Penzance literary festival is unlike any other’ reads the welcoming and informative website http://penzance-literary-festival.org.uk It’s a community festival, started last year, and organised again by a small number of volunteers who have somehow succeeded in expanding it on an extremely small budget. Contributors are mostly local or have Cornish links, and entrance to an event costs less than a cup of coffee.

However, people do cross the Tamar to get there. The first person I bump into is Tessa West, another Aldeburgh festival veteran. Tessa has travelled from East Anglia to exhibit and read from ‘The Other Vikings’, her handmade and illustrated book of poems, which she unwraps and unfolds before an attentive audience. She is also contributing another talk and reading, as well as sampling the sea bathing of West Cornwall – definitely warmer than Aldeburgh in November.

The theme of this year’s festival is ‘stories’. There are story-writing/telling/reading events for all tastes and ages, talks on writing and publishing, stories in photographs and on the paintings of the Newlyn School artists, travel stories, biographies, and a ‘Big read’ of The Secret Garden. And even stories in poems.

With an incredible 80 events in 13 venues over 5 days, even deciding what to choose requires concentration, and I’m full of admiration for the programming skills involved. But even after many years’ training at other poetry festivals my enthusiasm exceeds my stamina, particularly as there are often six or even seven events running concurrently. So, lacking a time-turner, I miss out on Philip Marsden (I loved ‘The Main Cages’ ), and various talks including ‘The Oblivion of Richard Trevithick’. And sadly I can’t make it to the improvised opera entitled ‘The Dangerously Rough Guide to Getting Published’. Sounds brilliant. I just hope there will be a repeat performance next year.
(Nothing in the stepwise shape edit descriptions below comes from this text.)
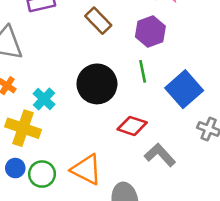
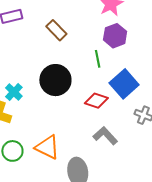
purple hexagon: (150, 32) -> (115, 36), moved
green line: (143, 71) -> (98, 59), moved
red diamond: (132, 126) -> (96, 101), moved

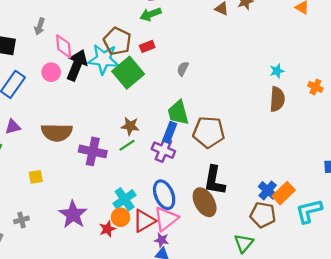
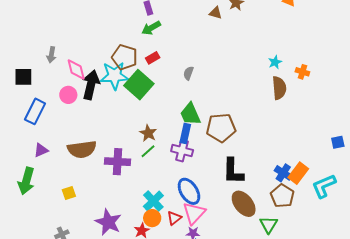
orange cross: (315, 87) -> (302, 72), moved
brown star: (130, 126) -> (148, 133), turned 30
brown ellipse: (205, 202) -> (244, 204), moved
brown pentagon: (263, 215) -> (282, 196), turned 30
red triangle: (144, 221) -> (174, 218), size x0.7

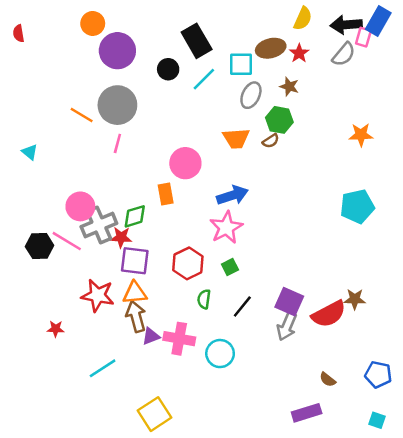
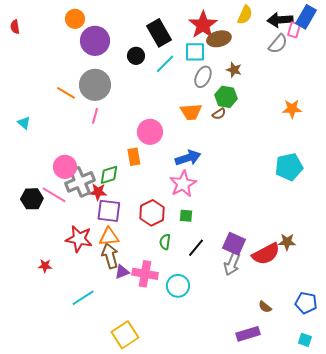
red star: (299, 53) -> (203, 25), moved, size x1.8
green square: (230, 267) -> (186, 216), turned 32

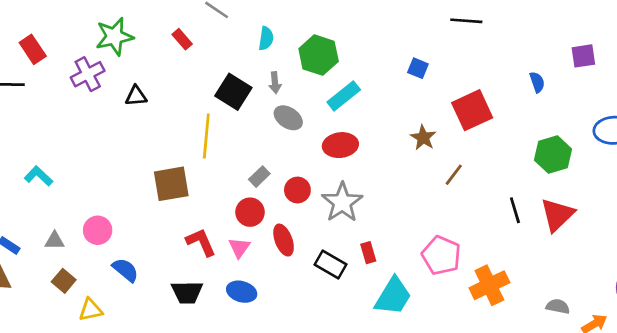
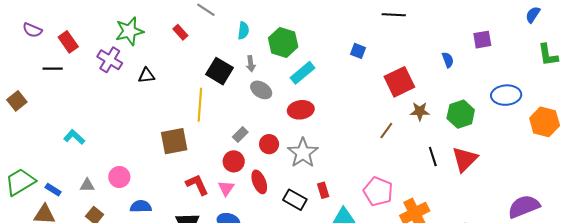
purple cross: (88, 74) -> (110, 60), turned -30
brown star: (423, 138) -> (420, 111), moved, turned -30
blue semicircle: (125, 270) -> (141, 206), turned -40

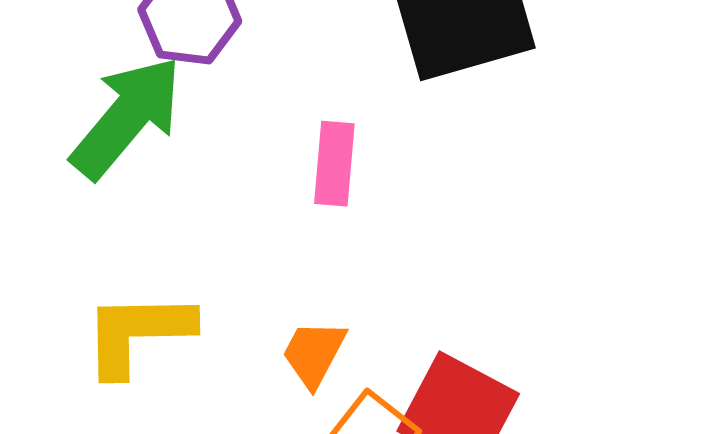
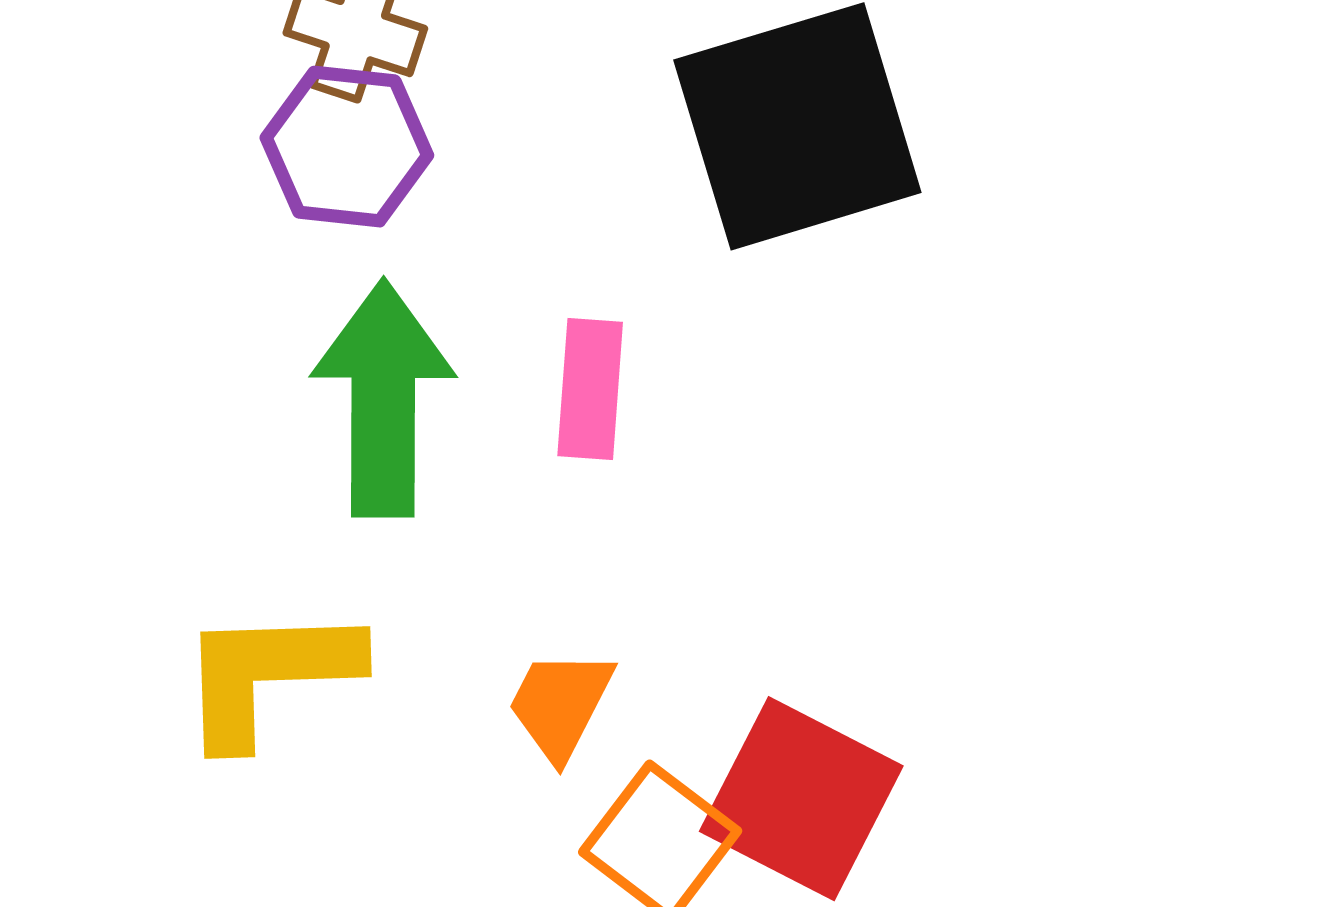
green arrow: (127, 117) -> (383, 399), moved, turned -39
So I choreograph my own sequence of poetry events, including Nick Round’s translation workshop of Portuguese and Spanish poetry which is full of gems and turns out to be one of my festival highlights. Here, with permission, is his translation of Antonio Couto Viana’s The Lyrical Ostrich

Ostrich:

The bad joke of two stumpy wings

(A thwarted longing for space and light, which

yearns after fragile, lyrical, delicate things.)

Flat feet glued to the ground.

Will it fly? As far up as its neck goes.

A creature for which no label has been found.

One thing? Or the other? Nobody knows.

That’s me.(The irony causes a pain

an unaccountable modesty.)

Hence the daft notion entered my brain

to bury my head in poetry

which nobody reads, it seems to me.

On Saturday morning we arrange the Penlee Coach House for those booked into my workshop, but then they just keep on coming so we put up more and more tables. It’s an international group (South African, German, Venezualan, North Devonian, Cornish…) with a range of ages and writing experience: the festival definitely lives up to its aim of ‘inclusiveness’. I follow the story theme and read them Dean Parkin’s poem ‘Waiting Room’ to use as an exercise. They are equally enthusiastic about poems by Andrew Waterhouse and Tess Gallagher, which also provoke some great draft poems. It’s a brilliantly supportive group, and we are all amazed by what everyone else has written. Definitely a case of flying ostrich. I go on a bit about the need to read contemporary poetry if seriously attempting to write it, and they take away magazines, and Rialto leaflets, and booklists, and everyone goes out grinning and blinking into the perfect bluesky sun.